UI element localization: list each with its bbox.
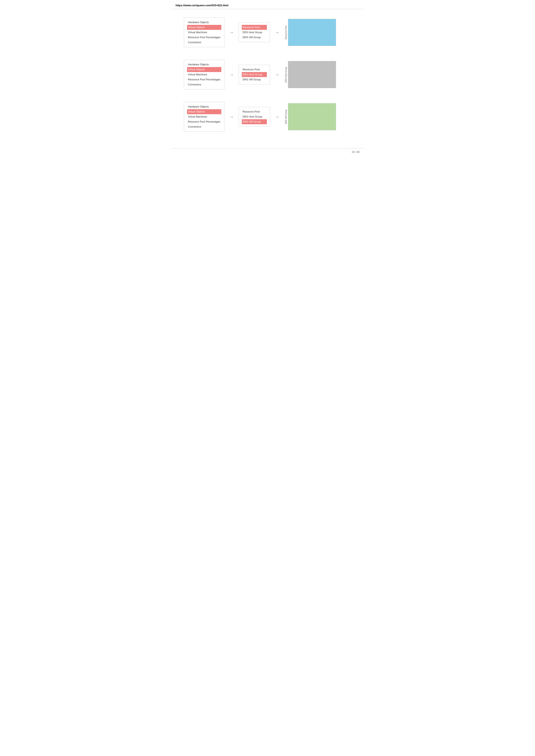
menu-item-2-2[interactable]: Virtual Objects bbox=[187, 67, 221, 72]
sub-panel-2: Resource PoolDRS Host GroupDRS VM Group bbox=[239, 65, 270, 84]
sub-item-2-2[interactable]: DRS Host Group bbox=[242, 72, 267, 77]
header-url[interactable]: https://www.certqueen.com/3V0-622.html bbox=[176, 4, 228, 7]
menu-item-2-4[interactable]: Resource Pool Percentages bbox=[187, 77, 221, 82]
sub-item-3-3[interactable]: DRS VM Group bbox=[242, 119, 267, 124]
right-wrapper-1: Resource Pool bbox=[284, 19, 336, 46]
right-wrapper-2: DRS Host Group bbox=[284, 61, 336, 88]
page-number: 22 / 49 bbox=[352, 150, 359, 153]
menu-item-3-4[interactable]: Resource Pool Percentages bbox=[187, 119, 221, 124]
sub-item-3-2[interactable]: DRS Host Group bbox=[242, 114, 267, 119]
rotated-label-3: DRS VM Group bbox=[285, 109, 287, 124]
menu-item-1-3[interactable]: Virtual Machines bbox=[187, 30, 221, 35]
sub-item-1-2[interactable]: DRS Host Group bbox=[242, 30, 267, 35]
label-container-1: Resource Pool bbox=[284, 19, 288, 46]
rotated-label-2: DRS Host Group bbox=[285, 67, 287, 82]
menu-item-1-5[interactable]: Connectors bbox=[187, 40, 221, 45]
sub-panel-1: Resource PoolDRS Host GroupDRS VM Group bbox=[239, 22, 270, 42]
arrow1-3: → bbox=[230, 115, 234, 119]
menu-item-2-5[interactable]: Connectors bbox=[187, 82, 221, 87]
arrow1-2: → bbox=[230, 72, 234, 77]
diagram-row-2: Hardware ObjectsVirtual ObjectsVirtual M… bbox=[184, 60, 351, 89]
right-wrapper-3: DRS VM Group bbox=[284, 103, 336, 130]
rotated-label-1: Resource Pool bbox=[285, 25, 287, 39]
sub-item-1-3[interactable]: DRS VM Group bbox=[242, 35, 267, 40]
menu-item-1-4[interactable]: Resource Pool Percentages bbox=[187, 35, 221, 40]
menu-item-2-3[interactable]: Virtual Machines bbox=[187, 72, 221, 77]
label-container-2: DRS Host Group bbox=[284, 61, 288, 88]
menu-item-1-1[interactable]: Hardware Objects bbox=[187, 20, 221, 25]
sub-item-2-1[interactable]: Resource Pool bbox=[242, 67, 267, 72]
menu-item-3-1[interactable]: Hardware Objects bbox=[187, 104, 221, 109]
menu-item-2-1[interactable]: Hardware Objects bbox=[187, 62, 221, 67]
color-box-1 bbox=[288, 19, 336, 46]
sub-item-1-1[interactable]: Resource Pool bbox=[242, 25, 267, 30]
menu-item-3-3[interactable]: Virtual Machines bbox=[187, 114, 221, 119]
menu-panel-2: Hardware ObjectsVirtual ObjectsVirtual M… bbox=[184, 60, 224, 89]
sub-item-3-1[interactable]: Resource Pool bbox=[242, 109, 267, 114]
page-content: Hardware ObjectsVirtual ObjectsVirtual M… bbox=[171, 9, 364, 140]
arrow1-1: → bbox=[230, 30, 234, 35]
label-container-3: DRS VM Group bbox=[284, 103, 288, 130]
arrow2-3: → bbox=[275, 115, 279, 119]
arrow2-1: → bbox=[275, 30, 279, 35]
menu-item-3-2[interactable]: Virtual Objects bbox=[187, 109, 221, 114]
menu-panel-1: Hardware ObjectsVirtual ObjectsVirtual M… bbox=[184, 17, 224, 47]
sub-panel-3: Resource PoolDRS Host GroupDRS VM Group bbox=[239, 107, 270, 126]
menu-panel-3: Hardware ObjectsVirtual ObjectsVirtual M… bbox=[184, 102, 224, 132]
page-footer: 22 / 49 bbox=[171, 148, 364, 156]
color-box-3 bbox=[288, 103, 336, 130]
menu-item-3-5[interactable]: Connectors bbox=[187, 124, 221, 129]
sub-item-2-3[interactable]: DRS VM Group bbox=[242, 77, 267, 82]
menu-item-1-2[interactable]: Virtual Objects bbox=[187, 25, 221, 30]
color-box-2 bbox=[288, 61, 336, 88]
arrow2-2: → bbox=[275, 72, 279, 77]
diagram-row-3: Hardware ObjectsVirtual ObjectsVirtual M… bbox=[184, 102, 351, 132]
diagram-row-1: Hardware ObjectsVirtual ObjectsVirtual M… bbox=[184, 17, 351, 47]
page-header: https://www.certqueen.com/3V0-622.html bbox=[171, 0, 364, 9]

========================

Activity
Where an entry contains an image, skip the image; repeat everything else exactly.

Problem solution
UI element localization: list each with its bbox.
menu-item-2-2[interactable]: Virtual Objects bbox=[187, 67, 221, 72]
sub-panel-2: Resource PoolDRS Host GroupDRS VM Group bbox=[239, 65, 270, 84]
sub-item-2-2[interactable]: DRS Host Group bbox=[242, 72, 267, 77]
header-url[interactable]: https://www.certqueen.com/3V0-622.html bbox=[176, 4, 228, 7]
menu-item-2-4[interactable]: Resource Pool Percentages bbox=[187, 77, 221, 82]
sub-item-3-3[interactable]: DRS VM Group bbox=[242, 119, 267, 124]
right-wrapper-1: Resource Pool bbox=[284, 19, 336, 46]
right-wrapper-2: DRS Host Group bbox=[284, 61, 336, 88]
page-number: 22 / 49 bbox=[352, 150, 359, 153]
menu-item-3-4[interactable]: Resource Pool Percentages bbox=[187, 119, 221, 124]
sub-item-3-2[interactable]: DRS Host Group bbox=[242, 114, 267, 119]
rotated-label-3: DRS VM Group bbox=[285, 109, 287, 124]
menu-item-1-3[interactable]: Virtual Machines bbox=[187, 30, 221, 35]
sub-item-1-2[interactable]: DRS Host Group bbox=[242, 30, 267, 35]
label-container-1: Resource Pool bbox=[284, 19, 288, 46]
rotated-label-2: DRS Host Group bbox=[285, 67, 287, 82]
menu-item-1-5[interactable]: Connectors bbox=[187, 40, 221, 45]
sub-panel-1: Resource PoolDRS Host GroupDRS VM Group bbox=[239, 22, 270, 42]
arrow1-3: → bbox=[230, 115, 234, 119]
menu-item-2-5[interactable]: Connectors bbox=[187, 82, 221, 87]
arrow1-2: → bbox=[230, 72, 234, 77]
diagram-row-2: Hardware ObjectsVirtual ObjectsVirtual M… bbox=[184, 60, 351, 89]
right-wrapper-3: DRS VM Group bbox=[284, 103, 336, 130]
rotated-label-1: Resource Pool bbox=[285, 25, 287, 39]
sub-item-1-3[interactable]: DRS VM Group bbox=[242, 35, 267, 40]
menu-item-1-4[interactable]: Resource Pool Percentages bbox=[187, 35, 221, 40]
menu-item-2-3[interactable]: Virtual Machines bbox=[187, 72, 221, 77]
label-container-2: DRS Host Group bbox=[284, 61, 288, 88]
menu-item-1-1[interactable]: Hardware Objects bbox=[187, 20, 221, 25]
sub-item-2-1[interactable]: Resource Pool bbox=[242, 67, 267, 72]
menu-item-3-1[interactable]: Hardware Objects bbox=[187, 104, 221, 109]
menu-item-2-1[interactable]: Hardware Objects bbox=[187, 62, 221, 67]
color-box-1 bbox=[288, 19, 336, 46]
sub-item-1-1[interactable]: Resource Pool bbox=[242, 25, 267, 30]
menu-item-3-3[interactable]: Virtual Machines bbox=[187, 114, 221, 119]
menu-panel-2: Hardware ObjectsVirtual ObjectsVirtual M… bbox=[184, 60, 224, 89]
sub-item-3-1[interactable]: Resource Pool bbox=[242, 109, 267, 114]
page-content: Hardware ObjectsVirtual ObjectsVirtual M… bbox=[171, 9, 364, 140]
arrow1-1: → bbox=[230, 30, 234, 35]
label-container-3: DRS VM Group bbox=[284, 103, 288, 130]
arrow2-3: → bbox=[275, 115, 279, 119]
arrow2-1: → bbox=[275, 30, 279, 35]
menu-item-3-2[interactable]: Virtual Objects bbox=[187, 109, 221, 114]
menu-panel-1: Hardware ObjectsVirtual ObjectsVirtual M… bbox=[184, 17, 224, 47]
sub-panel-3: Resource PoolDRS Host GroupDRS VM Group bbox=[239, 107, 270, 126]
menu-panel-3: Hardware ObjectsVirtual ObjectsVirtual M… bbox=[184, 102, 224, 132]
page-footer: 22 / 49 bbox=[171, 148, 364, 156]
color-box-3 bbox=[288, 103, 336, 130]
menu-item-3-5[interactable]: Connectors bbox=[187, 124, 221, 129]
sub-item-2-3[interactable]: DRS VM Group bbox=[242, 77, 267, 82]
menu-item-1-2[interactable]: Virtual Objects bbox=[187, 25, 221, 30]
color-box-2 bbox=[288, 61, 336, 88]
arrow2-2: → bbox=[275, 72, 279, 77]
diagram-row-3: Hardware ObjectsVirtual ObjectsVirtual M… bbox=[184, 102, 351, 132]
diagram-row-1: Hardware ObjectsVirtual ObjectsVirtual M… bbox=[184, 17, 351, 47]
page-header: https://www.certqueen.com/3V0-622.html bbox=[171, 0, 364, 9]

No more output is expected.